Conduit in Lothbery.

By the West end of this parrish church haue ye a fayre water Conduit, builded at the charges of the cittie in the yeare 1546. Sir Martin Bowes being Mayor: two fifteenes were leuied of the Cittizens toward the charges thereof: this water is conueyed in great aboundance from diuers springes lying betwixt Hoxton and Iseldon.

The Founders hall.;Bay Hall.; Coleman street.; Armorers Hal.; Kings alley. Loue lane. Parish Church of S. Stenen sometime a Sinagogue of the Iewes.

Next is the Founders Hall, a proper House, and so to the Southwest Corner of Bassinges Hall streete, haue yee fayre and large houses for Marchauntes: namely the Corner house, at the ende of Bassings hall streete, an olde peece of worke builded of stone, sometime belonging to a certaine Iew named Mansere, the sonne of Aron, the sonne of Coke the Iew, the 7. of Edward the first: since to Rahere de Sopars lane, then to Simon Francis.
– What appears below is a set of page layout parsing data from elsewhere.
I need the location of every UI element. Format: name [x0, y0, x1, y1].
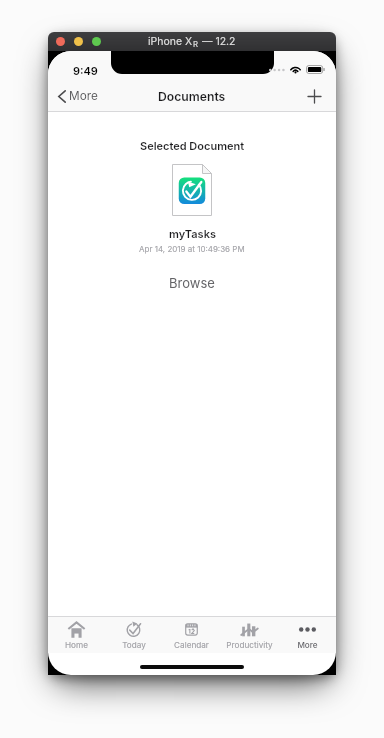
button[interactable]: Add document: [296, 79, 336, 114]
staticText: Browse: [169, 275, 215, 291]
staticText: Calendar: [174, 640, 209, 650]
button[interactable]: Minimise window: [74, 37, 83, 46]
button[interactable]: Home: [48, 617, 105, 653]
staticText: 9:49: [73, 64, 98, 77]
staticText: More: [297, 640, 318, 650]
button[interactable]: Browse: [155, 272, 229, 294]
button[interactable]: Zoom window: [92, 37, 101, 46]
staticText: Apr 14, 2019 at 10:49:36 PM: [139, 244, 245, 254]
button[interactable]: More: [278, 617, 336, 653]
staticText: iPhone X: [148, 35, 193, 48]
button[interactable]: Today: [105, 617, 162, 653]
button[interactable]: Calendar: [162, 617, 220, 653]
staticText: Home: [65, 640, 88, 650]
button[interactable]: More: [48, 84, 106, 108]
button[interactable]: Productivity: [220, 617, 278, 653]
staticText: Today: [122, 640, 146, 650]
staticText: More: [69, 89, 98, 103]
staticText: Documents: [158, 89, 226, 104]
staticText: Selected Document: [140, 139, 245, 152]
staticText: R: [193, 39, 199, 48]
staticText: Productivity: [226, 640, 273, 650]
button[interactable]: Close window: [56, 37, 65, 46]
staticText: — 12.2: [199, 35, 236, 48]
staticText: myTasks: [169, 227, 216, 240]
Thomas Bradbery mercer kept his Maioraltie there, deceased 1509. Part of this house hath beene lately imployed as a Market house for the sale of woollen bayes, Watmols (fn. 3), Flanels, and such like: Alderman Bennet now possesseth it. On this North side against the old Iurie, is Coleman streete, so called of Coleman the first builder and owner thereof, as also of Colechurch, or Coleman church agaynst the great Conduit in Cheape. This is a faire and large street, on both sides builded with diuerse faire houses, besides Allies, with small tenements in great number. On the East side of this streete, almost at the North end thereof, is the Armourers Hall, which companie of Armourers were made a fraternitie or Guild of Saint George, with a Chantrie in the Chapple of saint Thomas in Paules Church, in the first of Henrie the sixt. Also on the same side, is kings Alley, and Loue lane, both containing many tenements. And on the west side towards the south end, is the parish church of Saint Stephen, wherein the Monuments are defaced: notwithstanding, I find that William Crayhag founded a Chantrie there, in the raigne of Edward the second, and was buried there. Also Iohn Essex the 35. of Edward the third, Adam Goodman the 37. of Edward the third, William King Draper, sometime owner of Kings Alley, the 18. of Richard the second, Iohn Sokeling the 10. of Henrie the sixt, Iohn Arnold Leatherseller, the 17. of Henrie the eight, his tombe remaineth on the north side the Quire. Richard Hamney 1418. Kirnigham 1468. Sir Iohn Garme, Richard Colsel, Edmond Harbeke Currier, all these were benefactors, and buried there. This Church was sometime a Synagogue of the Iewes, then a Parish church, then a chappell to saint Olaues in the Iurie, vntill the seuenth of Edward the fourth, and was then incorporated a parish church.

Cocke of water by S. Stephens church.;Conduit at London wall.

By the East ende of this Church is placed a cocke of sweete water, taken of the maine pipe that goeth into Lothberie. Also in London wall directly against the north end of Colman street, is a Conduit of water, made at the charges of Thomas Exmew goldsmith, Maior 1517. And let here be the ende of this warde, which hath an Alderman, his Deputie, common Counsellers foure, Constables foure, Scauengers foure, of the Wardmote inquest 13. and a Beedle. It is taxed to the fifteene xv. l. xvi. s. ix. d.